Fri Jan 31 14:34:28 UTC 2025: ## India’s Fiscal History: From “Dream Budget” to “Black Budget”
**New Delhi, Jan 31, 2024** – As India awaits Finance Minister Nirmala Sitharaman’s eighth Budget on February 1st, 2025, a look back at the nation’s fiscal history reveals a spectrum of economic policies. From the landmark liberalizing budgets of Manmohan Singh in 1991 and P. Chidambaram in 1997, to the infamous “Black Budget” of 1973-74, India’s economic journey has been marked by both triumph and crisis.

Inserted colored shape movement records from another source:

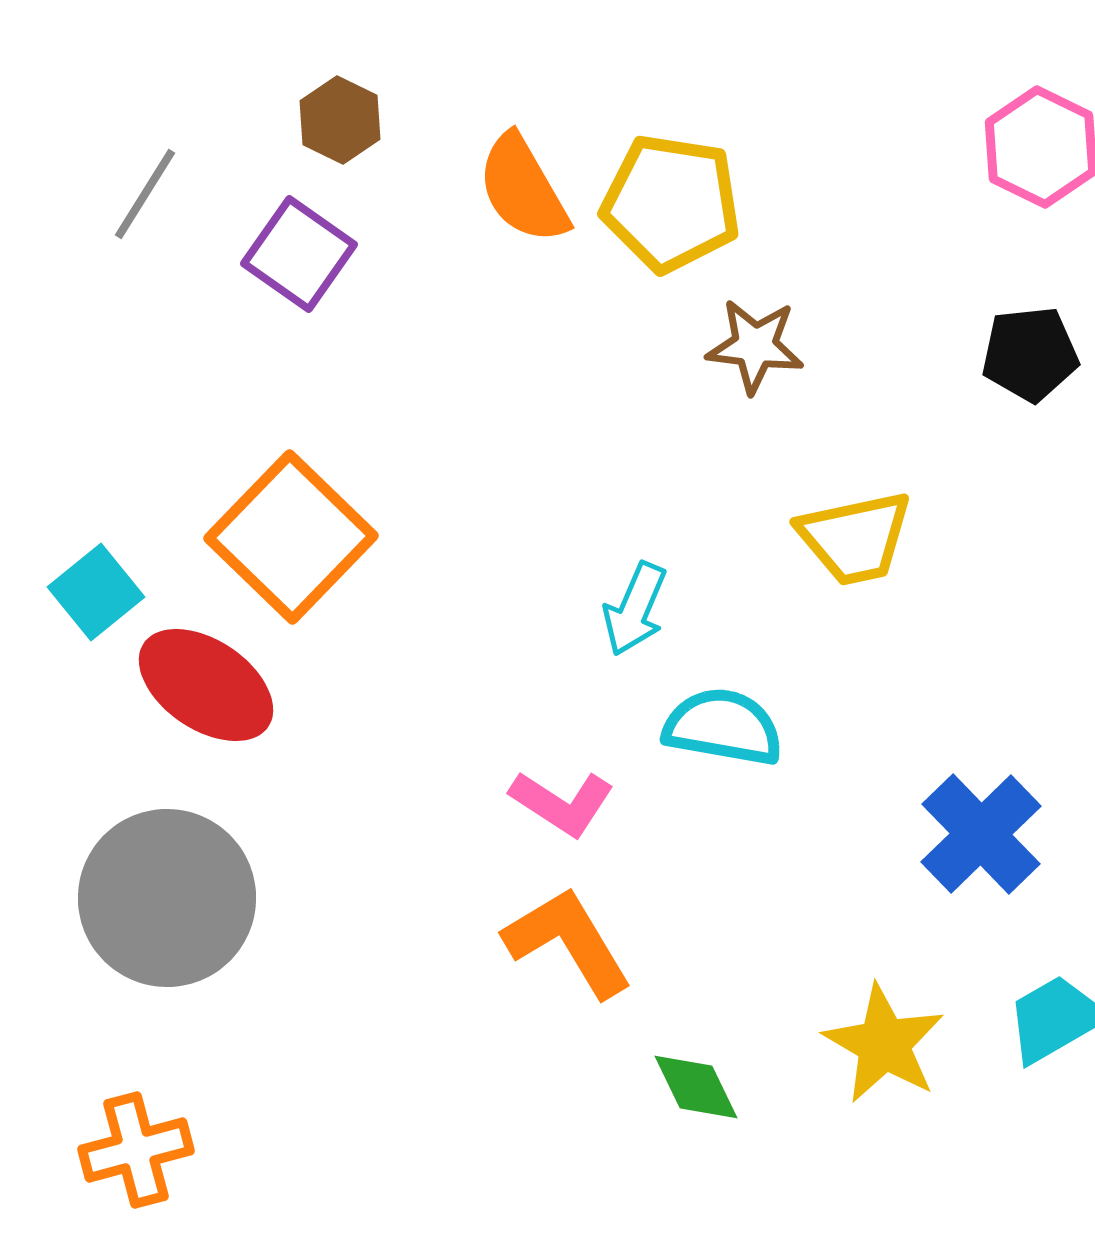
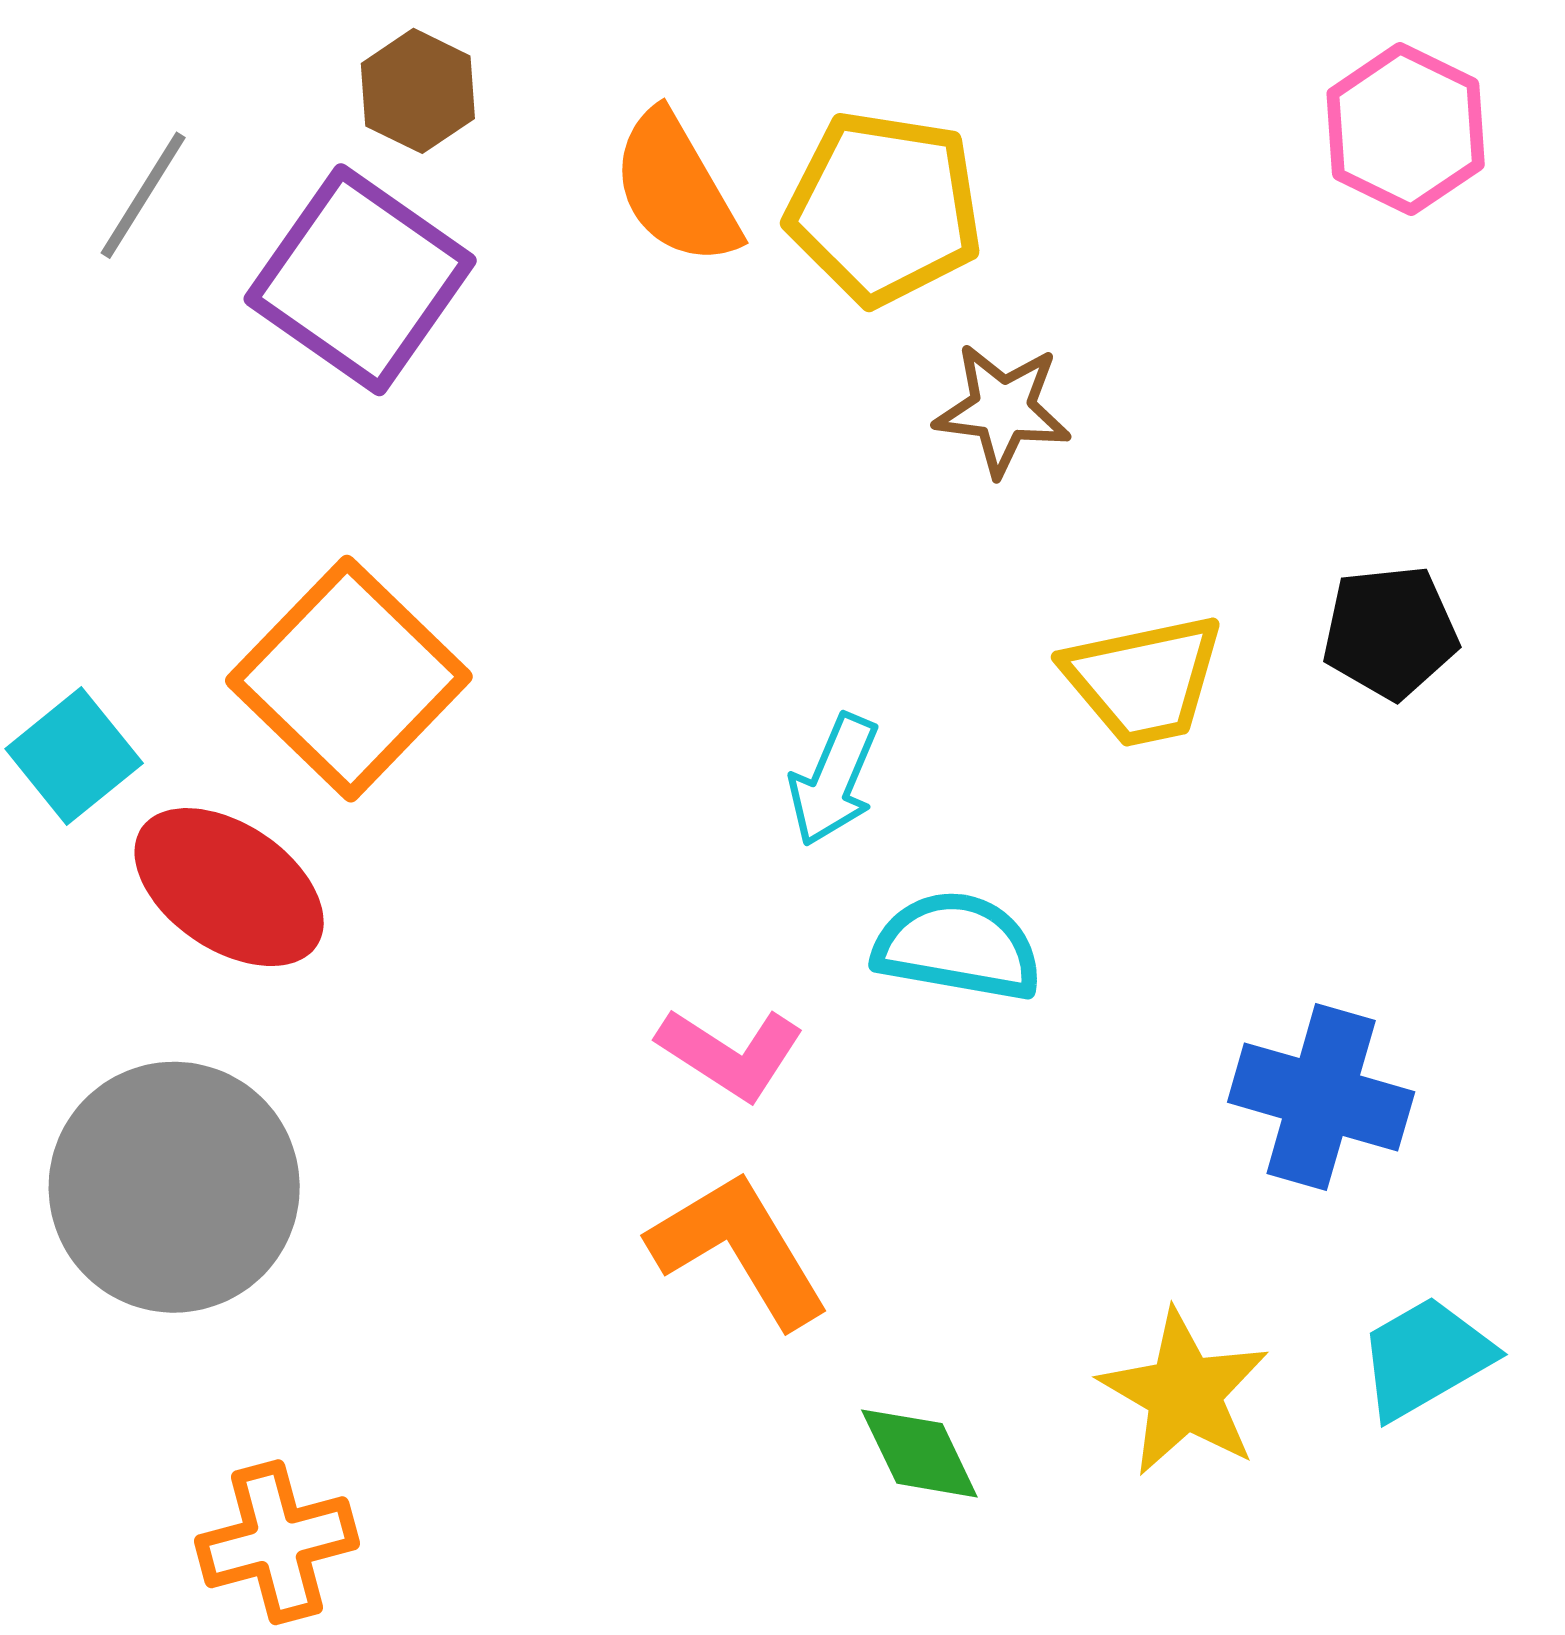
purple square: (299, 254) -> (360, 280), size x1.4
black pentagon: (1030, 354) -> (1390, 632), moved
blue cross: (981, 834) -> (1321, 1097), turned -30
orange cross: (136, 1150) -> (277, 1542), moved

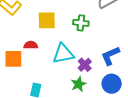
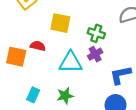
purple cross: (85, 65) -> (95, 54), moved
green star: (79, 84) -> (65, 96), moved

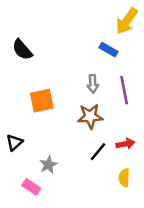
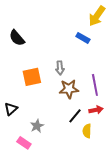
gray arrow: (93, 84) -> (60, 68), moved
purple line: (124, 90) -> (95, 85), moved
yellow semicircle: (124, 178) -> (87, 131), moved

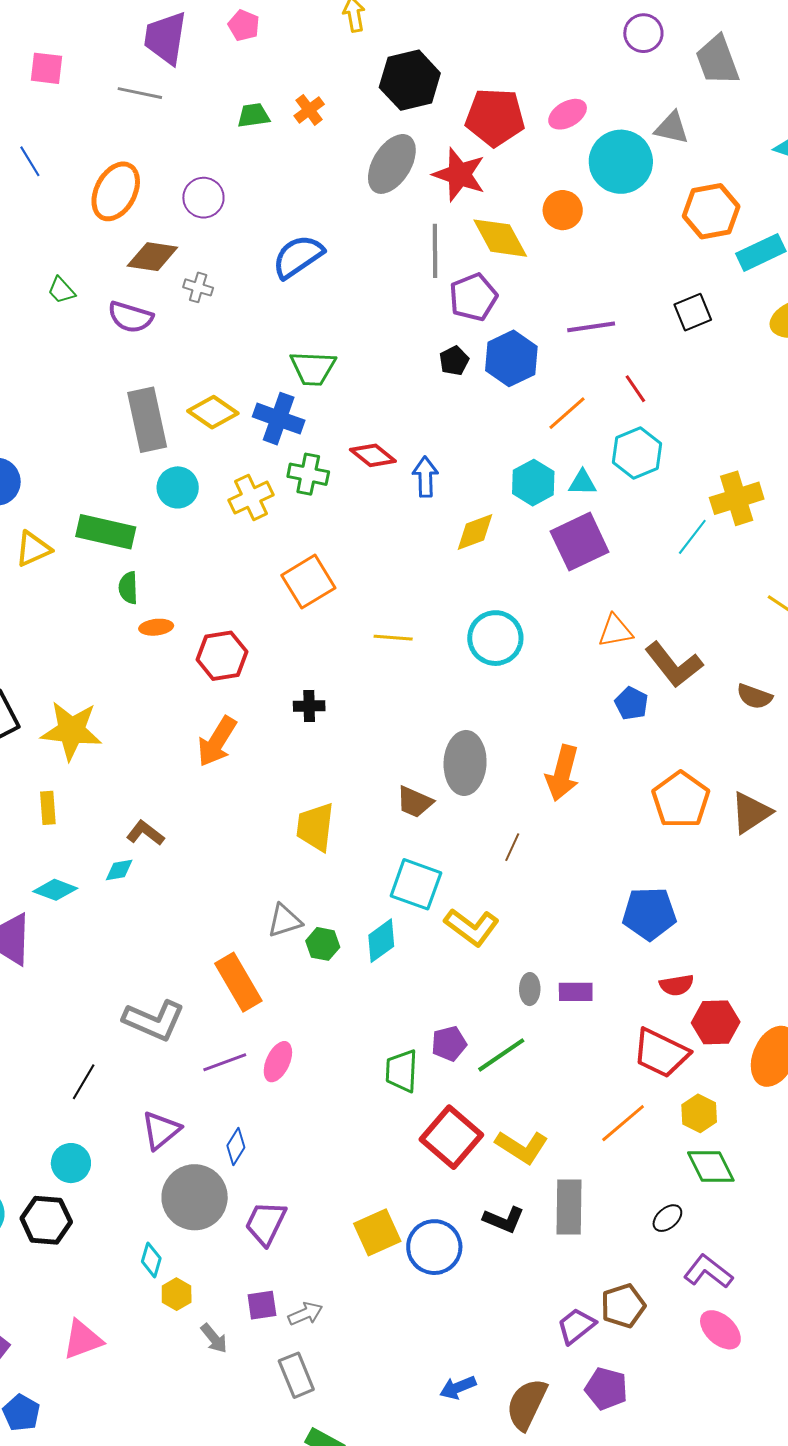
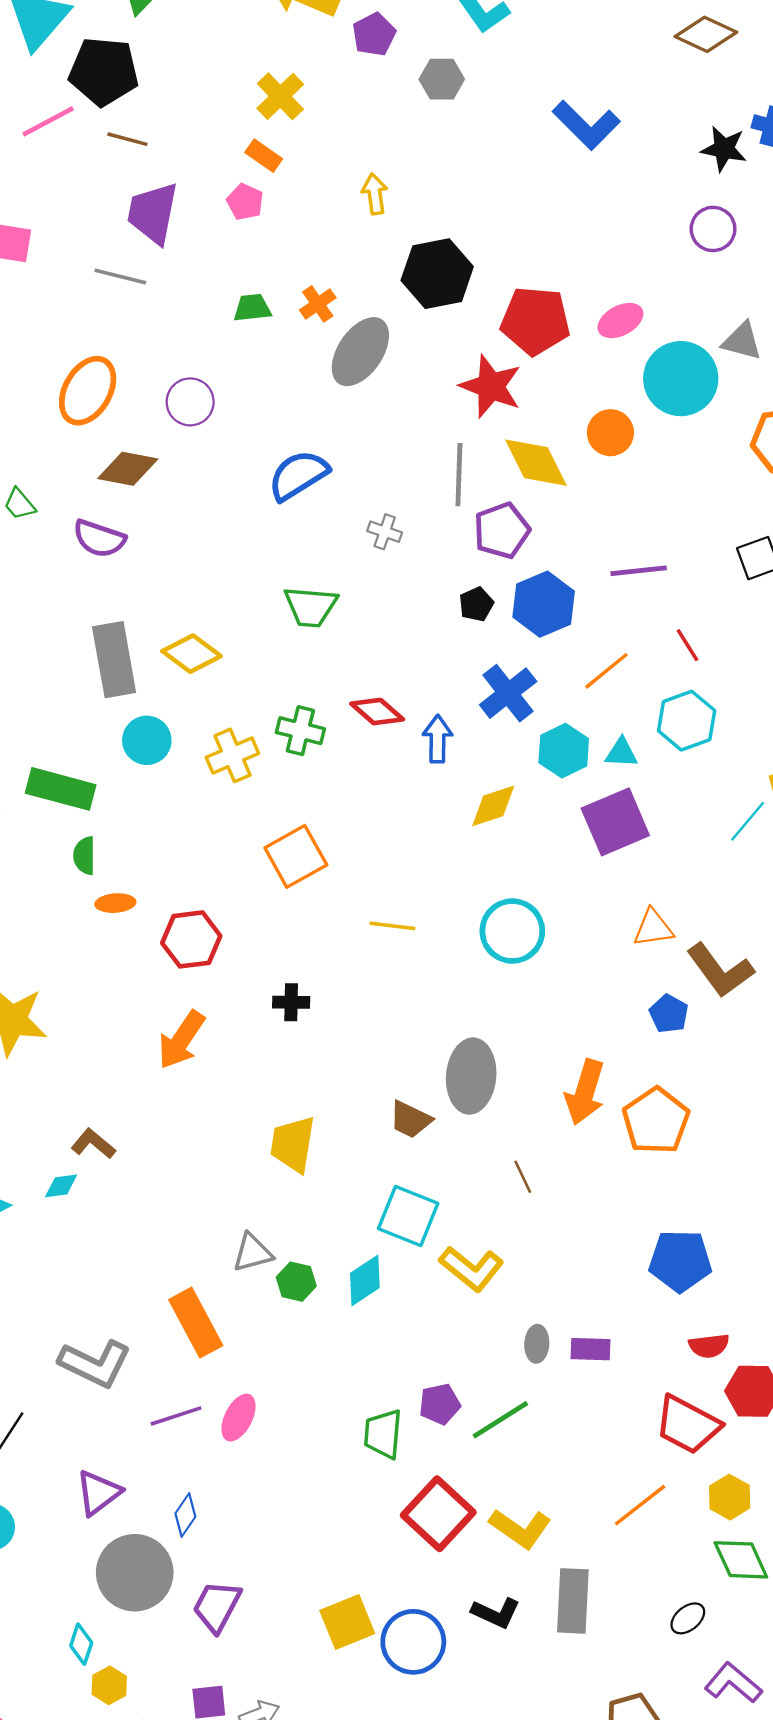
gray ellipse: (392, 164) -> (360, 352), moved
gray cross: (198, 287) -> (385, 532), moved
blue cross: (279, 419) -> (508, 693), moved, turned 30
orange pentagon: (681, 800) -> (656, 1121), moved
brown line: (512, 847) -> (523, 1177), turned -52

Singh’s 1991 budget ended the Licence Raj, ushering in an era of liberalization, privatization, and globalization. Chidambaram’s 1997 budget, lauded as a “Dream Budget,” offered significant tax relief. In stark contrast, the 1973-74 budget, presented by Yashwantrao Chavan under Indira Gandhi’s government, became known as the “Black Budget” due to its unprecedented fiscal deficit of Rs 550 crore.
This massive deficit was attributed to the aftermath of the 1971 India-Pakistan war, the subsequent refugee rehabilitation efforts, soaring defense costs (Rs 1,600 crore), and the devastating 1972 drought, which crippled agriculture and led to widespread food shortages and unemployment. Despite the economic strain, the budget included significant allocations for nationalizing coal mines, insurance, and the Indian Copper Corporation (Rs 56 crore), as well as drought relief (Rs 220 crore) and food grain imports (Rs 160 crore). Chavan famously declared, “This is not a time for hesitation but for bold action to secure our future.”
The upcoming 2025 budget, to be presented in a paperless format, will be the second full budget under the BJP-led NDA government’s third term and promises to be another chapter in India’s complex economic narrative.